**RECORDS SHOWN**
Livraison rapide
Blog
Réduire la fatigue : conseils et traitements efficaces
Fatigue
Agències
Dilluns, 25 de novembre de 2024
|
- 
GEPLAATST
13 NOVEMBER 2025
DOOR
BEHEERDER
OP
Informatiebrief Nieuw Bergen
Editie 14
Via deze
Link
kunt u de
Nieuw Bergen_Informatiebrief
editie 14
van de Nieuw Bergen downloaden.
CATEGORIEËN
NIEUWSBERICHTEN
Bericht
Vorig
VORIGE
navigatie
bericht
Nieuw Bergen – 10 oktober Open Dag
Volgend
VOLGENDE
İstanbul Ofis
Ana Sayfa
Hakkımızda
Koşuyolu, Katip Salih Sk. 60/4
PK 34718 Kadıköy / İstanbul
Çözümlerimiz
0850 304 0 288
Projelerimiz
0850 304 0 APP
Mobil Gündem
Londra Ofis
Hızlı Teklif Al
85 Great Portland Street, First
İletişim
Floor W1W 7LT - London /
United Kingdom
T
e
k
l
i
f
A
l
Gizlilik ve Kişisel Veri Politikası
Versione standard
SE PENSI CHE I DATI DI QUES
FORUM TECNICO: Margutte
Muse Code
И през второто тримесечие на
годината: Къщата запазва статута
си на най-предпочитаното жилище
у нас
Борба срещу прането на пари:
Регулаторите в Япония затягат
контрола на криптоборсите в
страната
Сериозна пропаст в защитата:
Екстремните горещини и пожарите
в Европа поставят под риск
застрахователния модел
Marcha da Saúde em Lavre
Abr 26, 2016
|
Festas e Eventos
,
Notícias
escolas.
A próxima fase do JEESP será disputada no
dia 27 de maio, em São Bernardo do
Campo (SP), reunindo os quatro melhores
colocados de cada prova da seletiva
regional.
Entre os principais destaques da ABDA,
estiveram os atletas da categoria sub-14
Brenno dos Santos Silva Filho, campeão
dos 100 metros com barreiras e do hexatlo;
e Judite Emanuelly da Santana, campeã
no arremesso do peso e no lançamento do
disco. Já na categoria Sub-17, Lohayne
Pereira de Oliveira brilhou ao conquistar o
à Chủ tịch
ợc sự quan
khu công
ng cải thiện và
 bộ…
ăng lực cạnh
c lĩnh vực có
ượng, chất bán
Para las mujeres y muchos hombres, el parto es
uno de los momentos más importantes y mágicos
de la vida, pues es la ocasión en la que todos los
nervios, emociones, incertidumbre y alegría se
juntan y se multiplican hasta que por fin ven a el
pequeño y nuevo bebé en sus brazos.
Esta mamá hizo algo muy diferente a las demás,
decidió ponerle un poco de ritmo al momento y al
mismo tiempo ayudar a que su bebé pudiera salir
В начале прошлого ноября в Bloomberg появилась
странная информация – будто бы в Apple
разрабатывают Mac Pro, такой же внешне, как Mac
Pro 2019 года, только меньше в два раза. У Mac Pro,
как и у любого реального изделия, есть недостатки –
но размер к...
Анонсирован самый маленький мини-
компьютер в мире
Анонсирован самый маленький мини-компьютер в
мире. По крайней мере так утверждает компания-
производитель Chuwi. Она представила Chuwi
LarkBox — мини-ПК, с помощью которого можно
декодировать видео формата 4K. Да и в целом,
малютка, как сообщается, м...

**EXERCISE DIRECTIONS**
Each entry above should be output again, precisely as given.

**OUTPUT FOR THIS TASK**
Livraison rapide
Blog
Réduire la fatigue : conseils et traitements efficaces
Fatigue
Agències
Dilluns, 25 de novembre de 2024
|
- 
GEPLAATST
13 NOVEMBER 2025
DOOR
BEHEERDER
OP
Informatiebrief Nieuw Bergen
Editie 14
Via deze
Link
kunt u de
Nieuw Bergen_Informatiebrief
editie 14
van de Nieuw Bergen downloaden.
CATEGORIEËN
NIEUWSBERICHTEN
Bericht
Vorig
VORIGE
navigatie
bericht
Nieuw Bergen – 10 oktober Open Dag
Volgend
VOLGENDE
İstanbul Ofis
Ana Sayfa
Hakkımızda
Koşuyolu, Katip Salih Sk. 60/4
PK 34718 Kadıköy / İstanbul
Çözümlerimiz
0850 304 0 288
Projelerimiz
0850 304 0 APP
Mobil Gündem
Londra Ofis
Hızlı Teklif Al
85 Great Portland Street, First
İletişim
Floor W1W 7LT - London /
United Kingdom
T
e
k
l
i
f
A
l
Gizlilik ve Kişisel Veri Politikası
Versione standard
SE PENSI CHE I DATI DI QUES
FORUM TECNICO: Margutte
Muse Code
И през второто тримесечие на
годината: Къщата запазва статута
си на най-предпочитаното жилище
у нас
Борба срещу прането на пари:
Регулаторите в Япония затягат
контрола на криптоборсите в
страната
Сериозна пропаст в защитата:
Екстремните горещини и пожарите
в Европа поставят под риск
застрахователния модел
Marcha da Saúde em Lavre
Abr 26, 2016
|
Festas e Eventos
,
Notícias
escolas.
A próxima fase do JEESP será disputada no
dia 27 de maio, em São Bernardo do
Campo (SP), reunindo os quatro melhores
colocados de cada prova da seletiva
regional.
Entre os principais destaques da ABDA,
estiveram os atletas da categoria sub-14
Brenno dos Santos Silva Filho, campeão
dos 100 metros com barreiras e do hexatlo;
e Judite Emanuelly da Santana, campeã
no arremesso do peso e no lançamento do
disco. Já na categoria Sub-17, Lohayne
Pereira de Oliveira brilhou ao conquistar o
à Chủ tịch
ợc sự quan
khu công
ng cải thiện và
 bộ…
ăng lực cạnh
c lĩnh vực có
ượng, chất bán
Para las mujeres y muchos hombres, el parto es
uno de los momentos más importantes y mágicos
de la vida, pues es la ocasión en la que todos los
nervios, emociones, incertidumbre y alegría se
juntan y se multiplican hasta que por fin ven a el
pequeño y nuevo bebé en sus brazos.
Esta mamá hizo algo muy diferente a las demás,
decidió ponerle un poco de ritmo al momento y al
mismo tiempo ayudar a que su bebé pudiera salir
В начале прошлого ноября в Bloomberg появилась
странная информация – будто бы в Apple
разрабатывают Mac Pro, такой же внешне, как Mac
Pro 2019 года, только меньше в два раза. У Mac Pro,
как и у любого реального изделия, есть недостатки –
но размер к...
Анонсирован самый маленький мини-
компьютер в мире
Анонсирован самый маленький мини-компьютер в
мире. По крайней мере так утверждает компания-
производитель Chuwi. Она представила Chuwi
LarkBox — мини-ПК, с помощью которого можно
декодировать видео формата 4K. Да и в целом,
малютка, как сообщается, м...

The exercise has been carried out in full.